|Image:NTUC FairPrice Facebook|
A delivery man posted pictures of rat traces in NTUC (Singapore equivalent of Sainsburys and Tesco). NTUC's first reaction was to threaten to sue the delivery man and to expose the delivery man's wrong doing - unrelated to rats in NTUC.
It is clear that NTUC was more defensive of its own reputation than explaining to customers how rats were able to bite into food products. Instead of coming clean with a bigger issue that could lead to lost of lives, NTUC decided to threaten the delivery man. One can assess that NTUC was more worried about defending their name than to address the problem at hand.
I think we need to rethink ethics in Singapore's business ecosystem.

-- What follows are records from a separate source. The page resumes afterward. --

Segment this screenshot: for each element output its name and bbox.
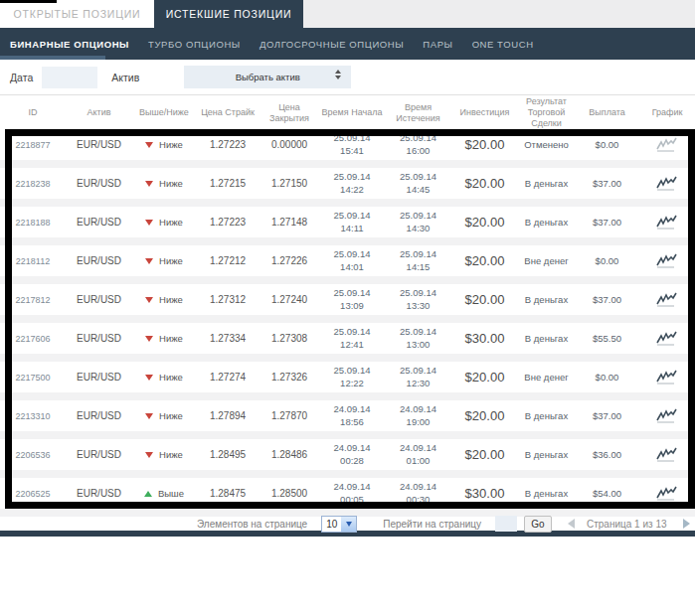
trade-result: В деньгах xyxy=(518,449,575,460)
start-date: 25.09.14 xyxy=(319,132,385,144)
table-row: 2218188 EUR/USD Ниже 1.27223 1.27148 25.… xyxy=(0,207,695,245)
chart-cell xyxy=(639,136,695,154)
position-id: 2218238 xyxy=(0,179,66,189)
strike-price: 1.27894 xyxy=(196,410,260,421)
strike-price: 1.27215 xyxy=(196,178,260,189)
nav-item-turbo-options[interactable]: ТУРБО ОПЦИОНЫ xyxy=(148,39,241,50)
expiry-date: 24.09.14 xyxy=(385,403,451,415)
nav-item-longterm-options[interactable]: ДОЛГОСРОЧНЫЕ ОПЦИОНЫ xyxy=(260,39,404,50)
direction-arrow-icon xyxy=(145,258,153,264)
direction-label: Ниже xyxy=(159,139,183,150)
investment-amount: $20.00 xyxy=(451,292,518,307)
expiry-date: 25.09.14 xyxy=(385,210,451,222)
start-time-cell: 25.09.14 14:01 xyxy=(319,248,385,273)
sparkline-chart-icon[interactable] xyxy=(655,446,679,462)
expiry-time: 14:45 xyxy=(385,184,451,196)
sparkline-chart-icon[interactable] xyxy=(655,252,679,268)
close-price: 1.27150 xyxy=(260,178,319,189)
nav-item-pairs[interactable]: ПАРЫ xyxy=(423,39,452,50)
tab-expired-positions[interactable]: ИСТЕКШИЕ ПОЗИЦИИ xyxy=(154,0,303,28)
direction-cell: Ниже xyxy=(132,333,196,344)
sparkline-chart-icon[interactable] xyxy=(655,485,679,501)
option-type-nav: БИНАРНЫЕ ОПЦИОНЫ ТУРБО ОПЦИОНЫ ДОЛГОСРОЧ… xyxy=(0,28,695,60)
start-time: 00:28 xyxy=(319,455,385,467)
tab-bar-filler xyxy=(303,0,695,28)
expiry-time-cell: 25.09.14 16:00 xyxy=(385,132,451,157)
table-body: 2218877 EUR/USD Ниже 1.27223 0.00000 25.… xyxy=(0,129,695,517)
start-date: 24.09.14 xyxy=(319,403,385,415)
start-time: 14:11 xyxy=(319,223,385,234)
position-id: 2217812 xyxy=(0,295,66,305)
items-per-page-value: 10 xyxy=(322,517,341,532)
position-id: 2213310 xyxy=(0,411,66,421)
top-left-marker xyxy=(0,0,57,3)
payout-amount: $37.00 xyxy=(575,178,639,189)
start-time-cell: 24.09.14 18:56 xyxy=(319,403,385,428)
goto-page-input[interactable] xyxy=(495,516,517,532)
column-header-payout: Выплата xyxy=(575,107,639,118)
strike-price: 1.27312 xyxy=(196,294,260,305)
investment-amount: $20.00 xyxy=(451,176,518,191)
column-header-investment: Инвестиция xyxy=(451,107,518,118)
nav-item-one-touch[interactable]: ONE TOUCH xyxy=(472,39,534,50)
expiry-time-cell: 24.09.14 00:30 xyxy=(385,481,451,506)
investment-amount: $20.00 xyxy=(451,408,518,423)
direction-arrow-icon xyxy=(145,142,153,148)
asset-name: EUR/USD xyxy=(66,333,132,344)
asset-name: EUR/USD xyxy=(66,488,132,499)
direction-label: Ниже xyxy=(159,294,183,305)
pagination-bar: Элементов на странице 10 Перейти на стра… xyxy=(0,517,695,531)
direction-label: Ниже xyxy=(159,255,183,266)
direction-cell: Ниже xyxy=(132,410,196,421)
select-updown-icon xyxy=(335,70,341,79)
sparkline-chart-icon[interactable] xyxy=(655,407,679,423)
payout-amount: $55.50 xyxy=(575,333,639,344)
payout-amount: $37.00 xyxy=(575,217,639,228)
start-time-cell: 24.09.14 00:05 xyxy=(319,481,385,506)
start-time-cell: 25.09.14 13:09 xyxy=(319,287,385,312)
sparkline-chart-icon[interactable] xyxy=(655,175,679,191)
asset-name: EUR/USD xyxy=(66,372,132,383)
sparkline-chart-icon[interactable] xyxy=(655,330,679,346)
nav-item-binary-options[interactable]: БИНАРНЫЕ ОПЦИОНЫ xyxy=(10,39,129,50)
strike-price: 1.27334 xyxy=(196,333,260,344)
asset-select-value: Выбрать актив xyxy=(236,72,300,82)
trade-result: В деньгах xyxy=(518,178,575,189)
investment-amount: $20.00 xyxy=(451,215,518,230)
trade-result: В деньгах xyxy=(518,488,575,499)
chart-cell xyxy=(639,407,695,425)
expiry-date: 25.09.14 xyxy=(385,287,451,299)
items-per-page-label: Элементов на странице xyxy=(197,519,307,530)
expiry-time-cell: 25.09.14 13:00 xyxy=(385,326,451,351)
chart-cell xyxy=(639,291,695,309)
asset-select[interactable]: Выбрать актив xyxy=(184,66,351,88)
previous-page-icon[interactable] xyxy=(568,519,575,529)
position-id: 2217606 xyxy=(0,334,66,344)
column-header-expiry-time: Время Истечения xyxy=(385,102,451,124)
tab-open-positions[interactable]: ОТКРЫТЫЕ ПОЗИЦИИ xyxy=(0,0,154,28)
expiry-time: 13:30 xyxy=(385,300,451,312)
expiry-time-cell: 25.09.14 13:30 xyxy=(385,287,451,312)
asset-name: EUR/USD xyxy=(66,449,132,460)
go-button[interactable]: Go xyxy=(524,516,552,533)
chart-cell xyxy=(639,446,695,464)
sparkline-chart-icon[interactable] xyxy=(655,369,679,385)
items-per-page-select[interactable]: 10 xyxy=(321,516,357,533)
date-filter-input[interactable] xyxy=(42,67,97,88)
strike-price: 1.27223 xyxy=(196,139,260,150)
direction-arrow-icon xyxy=(145,220,153,226)
sparkline-chart-icon[interactable] xyxy=(655,214,679,230)
sparkline-chart-icon[interactable] xyxy=(655,291,679,307)
start-time: 14:01 xyxy=(319,261,385,273)
strike-price: 1.27274 xyxy=(196,372,260,383)
trade-result: В деньгах xyxy=(518,410,575,421)
strike-price: 1.28495 xyxy=(196,449,260,460)
start-time: 14:22 xyxy=(319,184,385,196)
sparkline-chart-icon[interactable] xyxy=(655,136,679,152)
direction-label: Ниже xyxy=(159,178,183,189)
chart-cell xyxy=(639,369,695,386)
next-page-icon[interactable] xyxy=(683,519,690,529)
close-price: 1.28500 xyxy=(260,488,319,499)
expiry-date: 25.09.14 xyxy=(385,326,451,338)
expiry-time-cell: 24.09.14 19:00 xyxy=(385,403,451,428)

It is common sense to every Singaporean that NTUC's potential rat infestation is more important an issue than whether the delivery man stole some bread or not.
Perhaps an MP should ask in Parliament if an investigation of NTUC's warehouses and stalls can take place to Ensure Singaporeans have safe access to food. We need to bring up the ethics of businesses in Singapore. I think we should get citizens to expose these firms and collectively teach them a lesson - the power of the public.
One way is for Singaporeans to go to NTUC and start taking pictures of rats infestation, cockroaches and such. If we are serious about taking matters into our own hands in democratic Singapore, we should consider this option.